Il recente ennesimo disastro ecologico causato dall’affondamento di una nave cargo al largo delle coste dello Sri Lanka, ripropone prepotentemente la questione ambientale e in particolare dell’enorme quantità di plastica prodotta e dispersa nelle acque del globo. Dopo giorni di incendio, la nave affonda disperdendo enormi quantitativi di plastica e petrolio nell’oceano e sulle spiagge. È stato stimato che negli oceani la quantità di materiale inorganico immesso dall’uomo è ormai maggiore di quella di materia organica, costituita da pesci e alghe. Le microplastiche presenti nel ciclo dell’acqua sono ormai diffuse ovunque e fanno parte dell’alimentazione dei pesci (costituendo una sorta di plancton tossico) e tramite questi della nostra. L’invenzione della plastica, salutata quale grande progresso del XX secolo, si sta rivelando un vero e proprio cavallo di Troia per la salute umana. Un materiale che ha insitauna contraddizione dovuta al fatto che, a dispetto della lunga durata, viene impiegato per la produzione di oggetti usa e getta. Quello della plastica è solo uno dei problemi ambientali che ci vengono posti dalle sfide per il futuro e che pongono l’attuale modello di sviluppo sul banco degli imputati. La cosa bizzarra, quasi uno scherzo del destino, è che continuando secondo il modello espansivo perseguito finora, la catastrofe si abbatterà sullo stesso genere umano che ne subirà direttamente le conseguenze e potrebbe autoestinguersi.

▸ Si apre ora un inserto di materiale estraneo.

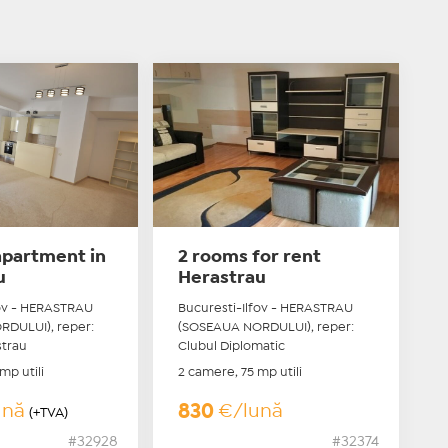
apartment in
2 rooms for rent
u
Herastrau
fov - HERASTRAU
Bucuresti-Ilfov - HERASTRAU
DULUI), reper:
(SOSEAUA NORDULUI), reper:
strau
Clubul Diplomatic
mp utili
2 camere, 75 mp utili
ună
830
€/lună
(+TVA)
#32928
#32374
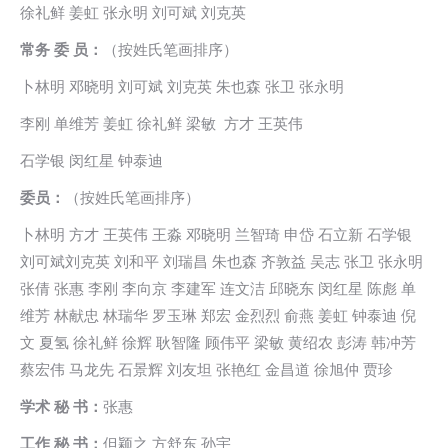
徐礼鲜 姜虹 张永明 刘可斌 刘克英
常务 委 员：
（按姓氏笔画排序）
卜林明 邓晓明 刘可斌 刘克英 朱也森 张卫 张永明
李刚 单维芳 姜虹 徐礼鲜 梁敏 方才 王英伟
石学银 闵红星 钟泰迪
委员：
（按姓氏笔画排序）
卜林明 方才 王英伟 王淼 邓晓明 兰智琦 申岱 石立新 石学银
刘可斌刘克英 刘和平 刘瑞昌 朱也森 齐敦益 吴志 张卫 张永明
张倩 张惠 李刚 李向京 李建军 连文洁 邱晓东 闵红星 陈彪 单
维芳 林献忠 林瑞华 罗玉琳 郑宏 金烈烈 俞燕 姜虹 钟泰迪 倪
文 夏氢 徐礼鲜 徐辉 耿智隆 顾伟平 梁敏 黄绍农 彭涛 韩冲芳
蔡宏伟 马龙先 石景辉 刘友坦 张艳红 金昌道 徐旭仲 贾珍
学术 秘 书：
张惠
工作 秘 书：
但颖之 方舒东 孙宇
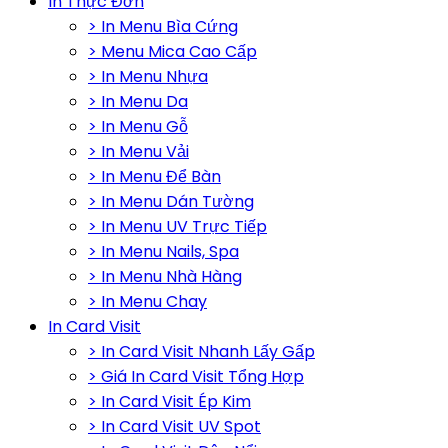
In Thực Đơn
> In Menu Bìa Cứng
> Menu Mica Cao Cấp
> In Menu Nhựa
> In Menu Da
> In Menu Gỗ
> In Menu Vải
> In Menu Để Bàn
> In Menu Dán Tường
> In Menu UV Trực Tiếp
> In Menu Nails, Spa
> In Menu Nhà Hàng
> In Menu Chay
In Card Visit
> In Card Visit Nhanh Lấy Gấp
> Giá In Card Visit Tổng Hợp
> In Card Visit Ép Kim
> In Card Visit UV Spot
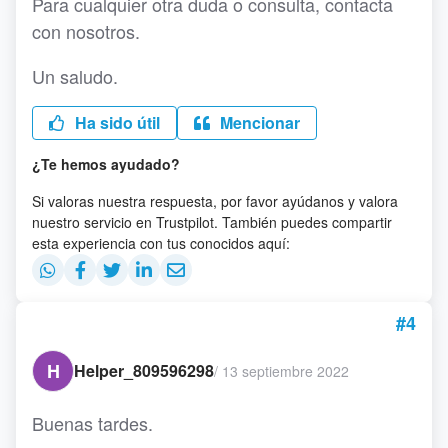
Para cualquier otra duda o consulta, contacta
con nosotros.
Un saludo.
Ha sido útil
Mencionar
¿Te hemos ayudado?
Si valoras nuestra respuesta, por favor ayúdanos y valora
nuestro servicio en Trustpilot. También puedes compartir
esta experiencia con tus conocidos aquí:
#4
H
Helper_809596298
/
13 septiembre 2022
Buenas tardes.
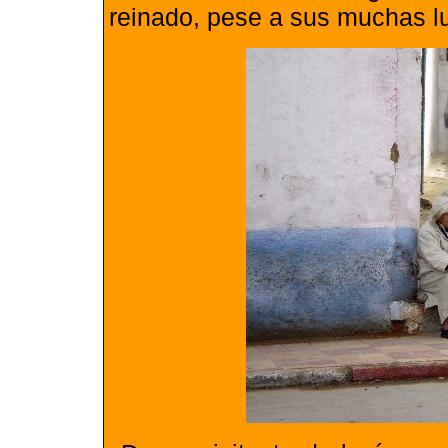
reinado, pese a sus muchas lu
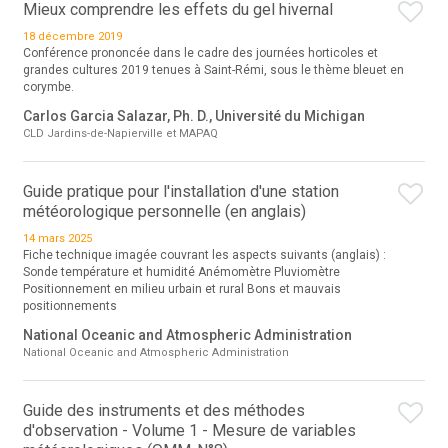
Mieux comprendre les effets du gel hivernal
18 décembre 2019
Conférence prononcée dans le cadre des journées horticoles et
grandes cultures 2019 tenues à Saint-Rémi, sous le thème bleuet en
corymbe.
Carlos Garcia Salazar, Ph. D., Université du Michigan
CLD Jardins-de-Napierville et MAPAQ
Guide pratique pour l'installation d'une station
météorologique personnelle (en anglais)
14 mars 2025
Fiche technique imagée couvrant les aspects suivants (anglais) :
Sonde température et humidité Anémomètre Pluviomètre
Positionnement en milieu urbain et rural Bons et mauvais
positionnements
National Oceanic and Atmospheric Administration
National Oceanic and Atmospheric Administration
Guide des instruments et des méthodes
d'observation - Volume 1 - Mesure de variables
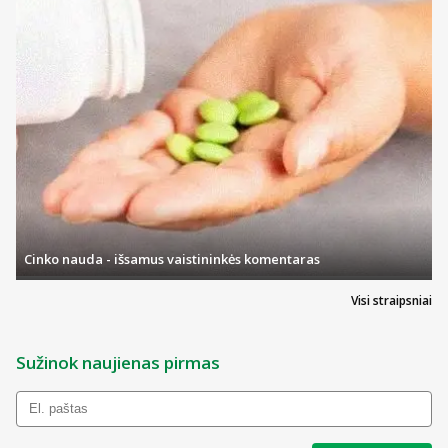
Ši, FILORGA apsauga nuo saulės gina odą nuo UVA, UVB ir
infraraudonųjų spindulių žalingo poveikio. Tuo pačiu ši priemonė
maitina odą, suteikia jai šilkinio švelnumo pojūtį, drėkina bei
prideda elastingumo.
Regeneruojamasis serumas GLOBAL-REPAIR
Brandžios moters odai skirtas FILORGA serumas GLOBAL-REPAIR
yra vienas iš kruopščiausiai subalansuotų bei aukščiausio lygio
kosmetikos produktų. Jame daug vitaminų, tad užteptas ant odos jis
padeda jai atstatyti drėgmę bei kovoja su įprastais senėjimo
požymiais – raukšlėmis bei odos stangrumo praradimu. Formulė
veikia raukšles ir atgaivina net suglebusią odą.
Švytėjimo suteikiantis paakių kremas OXYGEN-GLOW
Cinko nauda - išsamus vaistininkės komentaras
Pernelyg dažnai moterų netenkina paakių oda. Skaistinamasis
FILORGA paakių kremas OXYGEN GLOW yra tai, kas tiks daugeliui
Visi straipsniai
moterų. Ryte ir vakare tinkamoje naudoti formulėje gausu hialurono
rūgšties, kuri yra pagrindinis ingredientas, reikalingas odos
drėkinimui ir atgaivinimui. OXYGEN-GLOW tinka visiems odos
tipams ir yra visiškai natūralios sudėties. Jo naudojimo rezultatas –
Sužinok naujienas pirmas
šviesinami patamsėję paakiai.
Patys galite matyti, kad asortimentas tikrai nesibaigia ties
populiariausiais produktais. Jeigu sudomino FILORGA naktinis
kremas, lūpų putlintojas, skysta pudra, veido kaukės ar kiti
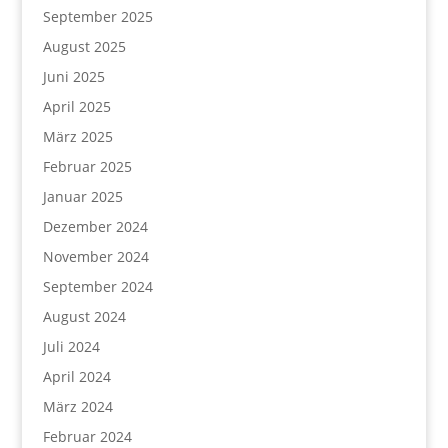
September 2025
August 2025
Juni 2025
April 2025
März 2025
Februar 2025
Januar 2025
Dezember 2024
November 2024
September 2024
August 2024
Juli 2024
April 2024
März 2024
Februar 2024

La Terra sopravvivrà a tutti gli stress cui la stiamo sottoponendo, ma si può dire la stessa cosa per il genere umano? Il nostro è un genere che provoca la propria estinzione e questa è una peculiarità della nostra specie, che pur si distingue per l’uso della razionalità. Siamo una specie che fa tabula rasa dell’ambiente circostante, alla stregua di quei virus che non si adattano all’organismo che occupano e lo distruggono. L’evoluzione segnata da un progressivo adattamento all’ambiente sta cambiando verso e si rovescia nel proprio opposto.
Occorre,
allora, riflettere se questa sia una caratteristica umana ovvero pertenga a una
cultura specifica di una parte dell’umanità. Lo stesso termine Antropocene
viene messo in discussione da qualche studioso che non condivide questa
indiscriminata attribuzione di responsabilità al genere umano. D’altra parte,
se la responsabilità è capillarmente diffusa, allora non vi è una vera e
propria responsabilità; è semplicemente il portato della natura umana. E, come
lo scorpione che punge la rana che lo traghetta dall’altra parte del fiume,
nulla si può contro la propria natura. Nel rifiutare tale paradigma Jason Moore
conia un termine cacofonico ma efficace nel porre la questione su un binario
più idoneo: Capitalocene. Moore non rifiuta il concetto di Antropocene su basi
scientifiche e geologiche, ma contrappone il termine Capitalocene a quello di
un Antropocene alla moda, per porre la dovuta attenzione alle origini
e alle forze che hanno scatenato la crisi ecologica del XXI secolo[1]. Il ricorso
generalizzato al termine Antropocene, avulso da un’analisi scientifica, per
Moore, ha lo scopo di nascondere il nodo delle disuguaglianze, della
mercificazione, dell’imperialismo e di cancellare le specificità storiche del
capitalismo, attribuendole alla generalità degli esseri umani. I cambiamenti
climatici e la crisi ambientale rappresentano la quintessenza dello spirito
predatorio del capitalismo con il corollario della colonizzazione di aree
periferiche che, da una parte subiscono la depredazione di risorse naturali e
materie prime, dall’altra subiscono gli effetti del cambiamento climatico e
dell’inquinamento in forma più deflagrante rispetto ai paesi industrializzati.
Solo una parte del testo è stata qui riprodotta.